Me fostes quase a par da Liberdade,

Em vós não tem poder a iniqüidade;

À esposa vai, narrai meus fados.

 

Dizei-lhe que, nos transes apertados,

Ao passar desta vida à eternidade,

Ela dama reinava na metade,

E com pátria partia-lhe os cuidados.

 

A pátria foi o meu nome primeiro,

A esposa, depois, o mais querido

Objeto do desvelo verdadeiro.

 

E na morte, entre ambas repartindo,

Será de uma o suspiro derradeiro,

Será de outra o meu último gemido!”

 

- Muito bonito, vovozinho. Vou decorá-lo para a primeira festa cívica em minha escola, depois de pedir ao dicionário, ao senhor ou à minha professora a significação de algumas de suas palavras, cujo sentido ignoro.

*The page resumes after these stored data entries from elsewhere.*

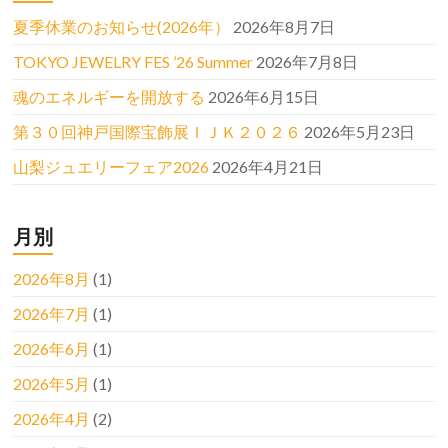
夏季休業のお知らせ(2026年）
2026年8月7日
TOKYO JEWELRY FES ’26 Summer
2026年7月8日
魂のエネルギーを開放する
2026年6月15日
第３０回神戸国際宝飾展ＩＪＫ２０２６
2026年5月23日
山梨ジュエリーフェア2026
2026年4月21日
月別
2026年8月
(1)
2026年7月
(1)
2026年6月
(1)
2026年5月
(1)
2026年4月
(2)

- Fazes bem em decorar somente aquilo que entendes. Guarda esse soneto para o próximo 12 de junho, que é feriado estadual, porque foi nesse dia que mataram o nosso glorioso conterrâneo.

- E antes de Rubim?

- Houve  o período administrativo, louvável, do fidalgo português Manuel Vieira de Albuquerque Tovar, que governou o Espírito Santo durante oito anos. Nesse tempo conseguimos soltar-nos, administrativa e militarmente, do domínio baiano, ao qual estivermos sujeitos por longos anos. Juridicamente continuamos ligados à ouvidoria do Rio de Janeiro e eclesiasticamente também permanecemos dependentes dessa cidade.

- Isso está muito complicado, vovozinho, nunca ouvi falar em ouvidoria.

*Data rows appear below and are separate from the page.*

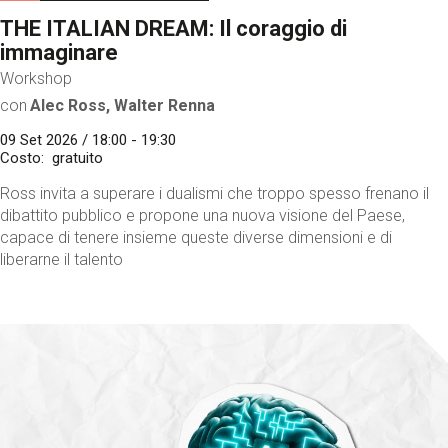
THE ITALIAN DREAM: Il coraggio di
immaginare
Workshop
con
Alec Ross, Walter Renna
09 Set 2026 / 18:00 - 19:30
Costo
gratuito
Ross invita a superare i dualismi che troppo spesso frenano il
dibattito pubblico e propone una nuova visione del Paese,
capace di tenere insieme queste diverse dimensioni e di
liberarne il talento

- Assim se denominava, o cargo de ouvidor, que era o juiz incumbido, pelo rei, de ouvir todas as queixas, que lhe levavam, afim de punir os culpados. Tovar foi um administrador ativo e bem intencionado, mas muito violento, o que lhe custou fortes lutas com outras autoridades, tão poderosas quanto ele. Esquecida essa desvantagem do seu temperamento, devemos recordar-nos que ele mandou fazer estradas; cuidou empenhadamente da navegação do Rio Doce; interessou-se pela povoação de Coutins, mudando-lhe o nome para Linhares, preocupou-se com a exploração das minas auríferas da serra do Castelo; e atacou, energicamente, os índios botocudos, ferozes, bárbaros que só há pouco mais de cinqüenta anos deixaram – mortos alguns e outros amansados – de fazer grandes males à nossa terra.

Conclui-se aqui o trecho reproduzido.